Paternidade é um elemento que faz parte dos planos de Deus, seja na questão identitária do homem, seja no que se refere ao seu destino final, seja na questão natural ou espiritual.
A paternidade não é um acidente do acaso. Ela faz parte de um programa divino para estender seu caráter à Sua Criação. Deus está envolvido nisso.
Em dias onde o mundo prega que prosperidade é dinheiro no bolso, lembre-se de que prosperidade é ter filhos à mesa. Em dias em que o mundo prega que ter filho dá muito trabalho, lembre-se de que não há trabalho mais honroso. Em dias onde o mundo prega que seremos felizes se pensarmos em nós mesmos, lembre-se de que a verdadeira felicidade consiste em dar a vida em prol da formação do outro.
É por isso que em dias onde o mundo está afirmando que a paternidade é algo difícil ou até banal, precisamos nos lembrar de que ela é algo que faz parte da natureza e da agenda de Deus. Poucas escolhas são mais nobres aos olhos de Deus do que a decisão pela paternidade. É por isso que a pergunta central após essa breve reflexão não consiste no fato de você ter filhos ou não.

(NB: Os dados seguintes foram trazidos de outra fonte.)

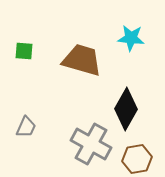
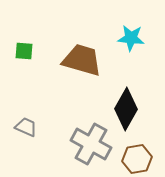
gray trapezoid: rotated 90 degrees counterclockwise
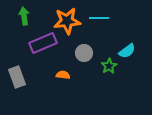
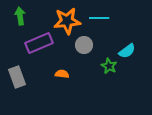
green arrow: moved 4 px left
purple rectangle: moved 4 px left
gray circle: moved 8 px up
green star: rotated 14 degrees counterclockwise
orange semicircle: moved 1 px left, 1 px up
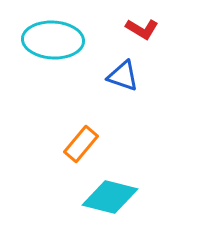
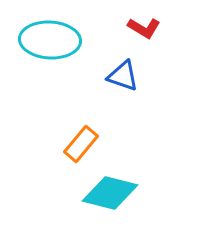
red L-shape: moved 2 px right, 1 px up
cyan ellipse: moved 3 px left
cyan diamond: moved 4 px up
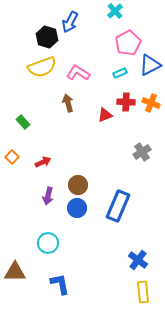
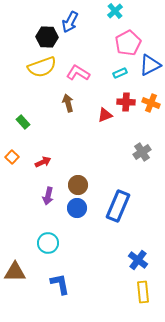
black hexagon: rotated 15 degrees counterclockwise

A pergunta que quero fazer para encerrar esse texto, e deixar que você reflita sobre ela é: você já escolheu ser pai? Pai de seus filhos, pai de uma geração, simplesmente pai?
Felipe Bartoszewski é empresário e fundador da Escriba Couro. Casado com Juliana, é pai da Helena, da Giovana, do João e do Tiago. Colaborou com a edição amostra (volume 0) da Revista CULTIVAR & GUARDAR. Serve na diaconia e na equipe de ensino da Família dos que Creem, em Curitiba-PR.